A parameter question - Githubissues

markomih / ResFields

[ICLR 2024 Spotlight ✨] ResFields: Residual Neural Fields for Spatiotemporal Signals

https://markomih.github.io/ResFields

MIT License

159 stars 11 forks source link

A parameter question #9

Closed grisaiakaziki closed 2 months ago

grisaiakaziki commented 2 months ago

Dear Author,

First of all, congratulations on completing such an excellent piece of work. After reading your paper, I have a few points that are not very clear, and I would appreciate it if you could help me understand them.

Question One: In the appendix of your paper, you mentioned that "we set the number of coefficients Ti to the number of frames unless specified otherwise." What impact does the setting of Ti have?

Question Two: In the code, in the file resfield.py, in the forward function, the shape of the input is (B, S, F_in). How should I understand this S, it seem in siren the S is the number of pixels?

Question Three: Following up on the previous question, in my input, the input does not have the dimension B. Have you encountered such an input? How should I resolve this?

Thank you, I look forward to your reply.

markomih commented 2 months ago

Hi @grisaiakaziki,

Thank you for your interest in our work!

We have conducted a small experiment in the sup. mat. (Tab. A.2) to try to understand this parameter. As we were mostly interested in the dynamic reconstruction that usually doesn’t require time interpolation, we haven’t extensively experimented with this parameter.
(B, S, F_in): B is the batch size, S is the total number of samples in the batch (e.g. the number of pixels in the video example or the number of point samples in the NeRF experiments)
You could temporarily add one extra dimension for B (e.g., by torch.unsqueeze(input, dim=0) and later torch.squeeze(output, dim=0)).

Best, Marko

grisaiakaziki commented 2 months ago

@markomih Thank you for your prompt response. Regarding question 3, I have tried this method before, but because the dimension of input (1) is too large, it leads to the 'out of memory' issue. Do you have any good solutions? I have also tried reshaping the dimensions of the input, which can solve the 'out of memory' problem, but the model's performance will decrease. Once again, thank you for your answer. Good luck.

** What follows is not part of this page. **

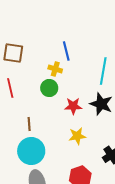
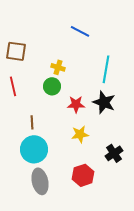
blue line: (66, 51) -> (80, 31), moved, turned -48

markomih commented 2 months ago

@grisaiakaziki Does the regular MLP have the same OOM problem? If that's the case there’s not much to do except reduce the number of samples per iteration.

grisaiakaziki commented 2 months ago

@markomih The ordinary MLP does not produce this OOM issue. After executing the line of code "return (weight @ input.permute(0, 2, 1) + self.bias.view(1, -1, 1)).permute(0, 2, 1)", the GPU memory usage will increase significantly.

markomih commented 2 months ago

@grisaiakaziki how do input_time and frame_id parameters look for you? The current implementation assumes that one batch contains samples from a single frame/time step

grisaiakaziki commented 2 months ago

@markomih I apologize for the late reply. The shape of 'input' is (1, 24677, 256), the shape of 'input_time' is [160], and the shape of 'frame_id' is [160]. Additionally, 'input' has been detached from the computation graph before being used as the network's input. Thank you for your careful response.

markomih commented 2 months ago

@grisaiakaziki That could be the problem. The frame_id tensor should have the shape of batch size (in your case 1).

grisaiakaziki commented 2 months ago

@markomih I apologize for disturbing you again. Do you have time to elaborate on the relationship between capacity, input_time, frame_id, and batch? In my understanding, capacity is the number of training images, input_time is the corresponding time for the former, and frame_id is the number of the picture. Which parameters need to have the same dimensions? For example, you mentioned before that the dimensions of frame_id and batch should be the same. In my experiments, I found that the model performs poorly on the unknown perspectives in the training set. I am looking forward to your reply, thank you.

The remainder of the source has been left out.